The only commercial cable used in the Gearbox studio has been provided via Chord. Sarum connects the Studer, “We did tests and put the cables at various points in the chain but they are best near the source.
“We also use the Chameleon cable for patching into the compressor and mastering desk and the smaller A67 into the desk. We can also patch from Mark Ronson’s room, next door. He wanted to master straight to vinyl so our rooms are now tied together with Chord cable. He can now use his live space to create a direct-to-vinyl cut.”
KEEP THE LIFE
“Audio Note boss, Peter Qvortrup, loaned me various Audio Note gear for me to use in mastering and monitoring in return for allowing him to send either his distributors or customers to us for demo playback,” said Sheinman. “I find it also provides a more ‘real world’ monitoring experience. In fact, I told the acoustic engineer, who built our studio, to keep a bit of life in the back of the studio, so it wasn’t as dead as most monitoring studios.

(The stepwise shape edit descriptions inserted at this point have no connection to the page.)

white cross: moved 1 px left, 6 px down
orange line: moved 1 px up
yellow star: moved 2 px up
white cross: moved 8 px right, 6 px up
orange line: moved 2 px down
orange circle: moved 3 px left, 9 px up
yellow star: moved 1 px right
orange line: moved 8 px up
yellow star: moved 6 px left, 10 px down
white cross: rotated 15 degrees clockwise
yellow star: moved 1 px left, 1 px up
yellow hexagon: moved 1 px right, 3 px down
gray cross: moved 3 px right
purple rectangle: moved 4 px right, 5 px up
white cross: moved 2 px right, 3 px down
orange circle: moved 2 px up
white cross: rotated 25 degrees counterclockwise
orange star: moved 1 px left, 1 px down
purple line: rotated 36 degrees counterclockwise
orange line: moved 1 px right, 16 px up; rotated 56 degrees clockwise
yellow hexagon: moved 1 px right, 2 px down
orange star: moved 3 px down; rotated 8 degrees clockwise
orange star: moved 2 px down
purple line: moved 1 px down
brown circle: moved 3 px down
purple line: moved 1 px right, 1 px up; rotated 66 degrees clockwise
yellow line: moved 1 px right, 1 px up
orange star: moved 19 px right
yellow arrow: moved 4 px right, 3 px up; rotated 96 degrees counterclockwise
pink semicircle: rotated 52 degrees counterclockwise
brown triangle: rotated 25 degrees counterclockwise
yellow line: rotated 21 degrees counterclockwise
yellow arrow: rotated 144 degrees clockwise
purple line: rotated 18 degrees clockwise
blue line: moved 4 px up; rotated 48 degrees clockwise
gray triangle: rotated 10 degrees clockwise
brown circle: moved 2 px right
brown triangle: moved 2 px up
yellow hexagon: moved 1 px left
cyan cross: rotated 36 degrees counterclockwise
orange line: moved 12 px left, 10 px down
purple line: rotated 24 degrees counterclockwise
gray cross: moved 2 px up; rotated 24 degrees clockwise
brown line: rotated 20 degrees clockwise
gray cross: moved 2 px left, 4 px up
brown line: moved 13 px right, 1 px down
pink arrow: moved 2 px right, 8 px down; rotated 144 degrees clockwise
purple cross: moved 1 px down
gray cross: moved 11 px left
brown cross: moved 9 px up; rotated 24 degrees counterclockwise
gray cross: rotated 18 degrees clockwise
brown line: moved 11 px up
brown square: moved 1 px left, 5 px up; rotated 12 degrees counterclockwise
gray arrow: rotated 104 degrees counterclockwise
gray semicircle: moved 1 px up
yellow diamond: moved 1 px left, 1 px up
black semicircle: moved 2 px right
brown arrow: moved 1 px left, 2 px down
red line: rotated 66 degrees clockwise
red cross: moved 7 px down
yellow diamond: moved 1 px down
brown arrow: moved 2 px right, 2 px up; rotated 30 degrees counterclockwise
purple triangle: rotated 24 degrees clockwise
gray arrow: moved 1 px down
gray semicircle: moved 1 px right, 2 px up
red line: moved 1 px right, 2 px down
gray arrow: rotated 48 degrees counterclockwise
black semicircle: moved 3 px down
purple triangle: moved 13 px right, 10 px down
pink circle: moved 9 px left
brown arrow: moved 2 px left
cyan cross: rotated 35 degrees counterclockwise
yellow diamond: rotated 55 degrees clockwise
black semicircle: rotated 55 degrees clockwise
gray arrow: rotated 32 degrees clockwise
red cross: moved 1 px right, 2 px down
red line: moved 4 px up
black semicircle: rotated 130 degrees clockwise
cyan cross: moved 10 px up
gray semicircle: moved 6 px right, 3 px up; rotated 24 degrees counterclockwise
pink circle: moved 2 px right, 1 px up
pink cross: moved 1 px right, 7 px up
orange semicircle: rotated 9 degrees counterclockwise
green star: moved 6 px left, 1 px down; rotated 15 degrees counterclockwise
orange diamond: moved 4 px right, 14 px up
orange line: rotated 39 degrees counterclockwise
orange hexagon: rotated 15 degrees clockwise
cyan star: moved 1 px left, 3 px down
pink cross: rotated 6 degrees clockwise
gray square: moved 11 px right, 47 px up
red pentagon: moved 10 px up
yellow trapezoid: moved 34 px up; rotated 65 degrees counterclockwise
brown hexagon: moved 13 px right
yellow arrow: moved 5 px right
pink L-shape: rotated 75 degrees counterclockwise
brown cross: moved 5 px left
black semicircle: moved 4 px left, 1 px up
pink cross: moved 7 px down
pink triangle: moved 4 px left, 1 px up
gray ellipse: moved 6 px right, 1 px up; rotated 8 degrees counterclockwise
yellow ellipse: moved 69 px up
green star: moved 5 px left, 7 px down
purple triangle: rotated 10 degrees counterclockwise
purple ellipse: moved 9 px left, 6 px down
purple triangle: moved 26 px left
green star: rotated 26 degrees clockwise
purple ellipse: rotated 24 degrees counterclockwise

“We also have another turntable, the EMT 948, that’s the one with the plug-in circuit boards under the platter, which we got from the Bush House auctions. It was in top condition and even came with a trolley. EMTs were totally over-engineered, the best turntable ever made. They are hard to get, stable and quiet with XLR outs so, if we ever have to master direct from a transcription disc or vinyl because that’s the only source, then we use the EMT, our reference deck.”